A pivotal chapter in the story of drug discovery for NF2-related schwannomatosis (formerly called neurofibromatosis type 2) has been written – both figuratively and literally – with a new publication highlighting the critical role of collaboration in the journey of Brigatinib, a drug now offering hope to patients with this rare condition. The chapter, co-authored by a multidisciplinary team of researchers including Dr. Annette Bakker, CEO of the Children’s Tumor Foundation, underscores the groundbreaking work that made Brigatinib a reality for NF2-SWN.
The Synodos for NF2 Legacy
Brigatinib’s story begins with Synodos for NF2, an unprecedented collaborative research initiative that united scientists, clinicians, and industry partners under a common goal: accelerating treatments for NF2-related schwannomatosis. At the heart of Synodos was an ethos of sharing data, resources, and expertise to overcome the barriers that have long slowed progress in rare disease research.
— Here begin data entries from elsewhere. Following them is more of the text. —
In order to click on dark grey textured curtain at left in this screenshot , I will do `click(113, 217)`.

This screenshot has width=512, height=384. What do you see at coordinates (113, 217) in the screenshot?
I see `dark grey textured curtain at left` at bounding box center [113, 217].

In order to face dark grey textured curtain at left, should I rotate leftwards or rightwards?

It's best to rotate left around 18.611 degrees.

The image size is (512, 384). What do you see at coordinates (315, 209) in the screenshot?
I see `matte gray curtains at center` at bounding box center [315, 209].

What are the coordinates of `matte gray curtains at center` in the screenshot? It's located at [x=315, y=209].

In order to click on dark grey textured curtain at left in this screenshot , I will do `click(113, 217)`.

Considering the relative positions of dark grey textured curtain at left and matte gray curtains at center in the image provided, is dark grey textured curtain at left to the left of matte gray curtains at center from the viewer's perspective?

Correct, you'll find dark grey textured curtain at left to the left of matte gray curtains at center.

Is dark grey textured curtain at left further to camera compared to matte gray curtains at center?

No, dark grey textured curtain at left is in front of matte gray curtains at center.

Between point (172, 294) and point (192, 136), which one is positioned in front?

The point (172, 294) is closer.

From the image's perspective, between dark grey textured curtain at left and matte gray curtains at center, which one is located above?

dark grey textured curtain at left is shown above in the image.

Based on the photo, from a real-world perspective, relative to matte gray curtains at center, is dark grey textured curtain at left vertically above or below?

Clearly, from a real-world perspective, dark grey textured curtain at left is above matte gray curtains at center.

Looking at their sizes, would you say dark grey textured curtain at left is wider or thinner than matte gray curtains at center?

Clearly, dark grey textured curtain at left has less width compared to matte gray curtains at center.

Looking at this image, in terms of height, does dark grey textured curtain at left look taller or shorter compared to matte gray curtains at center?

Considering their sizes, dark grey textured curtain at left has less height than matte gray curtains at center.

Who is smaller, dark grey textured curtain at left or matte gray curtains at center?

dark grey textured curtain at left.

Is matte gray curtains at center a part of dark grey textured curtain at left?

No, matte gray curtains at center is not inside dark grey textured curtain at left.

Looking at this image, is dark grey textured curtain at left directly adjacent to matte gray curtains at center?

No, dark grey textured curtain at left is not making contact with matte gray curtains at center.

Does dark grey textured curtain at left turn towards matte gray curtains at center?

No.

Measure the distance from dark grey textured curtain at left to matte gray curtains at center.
Through cutting-edge tools and technologies, the team screened a wide array of potential drug candidates. Brigatinib—a drug originally developed to treat lung cancer – emerged as an unexpected but powerful contender. This discovery represented a paradigm shift, demonstrating the potential of repositioning existing drugs for rare conditions like NF2-SWN.
Revolutionizing Clinical Trials
The innovation didn’t stop with drug discovery. To test Brigatinib’s effectiveness for NF2-SWN patients, a pioneering platform trial model was used – a groundbreaking approach that allows multiple therapies to be tested simultaneously. This design significantly reduces the time and costs traditionally associated with clinical trials, enabling faster access to potential treatments for patients.
The results, published in the New England Journal of Medicine, showed promising outcomes, bringing hope to individuals living with NF2-related schwannomatosis and validating the collaborative research model that made it possible.
Collaboration as the Catalyst
The recently published chapter on Brigatinib is more than a recounting of scientific achievements; it is a testament to the power of collaboration in tackling complex challenges. It reflects how a united effort can achieve breakthroughs that might otherwise remain out of reach, especially for rare diseases like NF2-SWN.
Brigatinib’s journey—from a lung cancer therapy to a promising treatment for NF2-SWN – is proof that with the right tools, partnerships, and vision, even the most daunting medical puzzles can be solved. This is why the Children’s Tumor Foundation continues to champion innovative research models and collaborations that turn possibility into reality for the NF community.
What’s Next?
As Brigatinib advances through trials, it serves as a beacon of hope for the NF2-SWN community and a blueprint for accelerating treatments for other conditions. The Children’s Tumor Foundation remains committed to fostering bold, collaborative efforts that create more opportunities to change lives.
This milestone is not just about one drug; it’s about transforming the way we tackle rare diseases – together.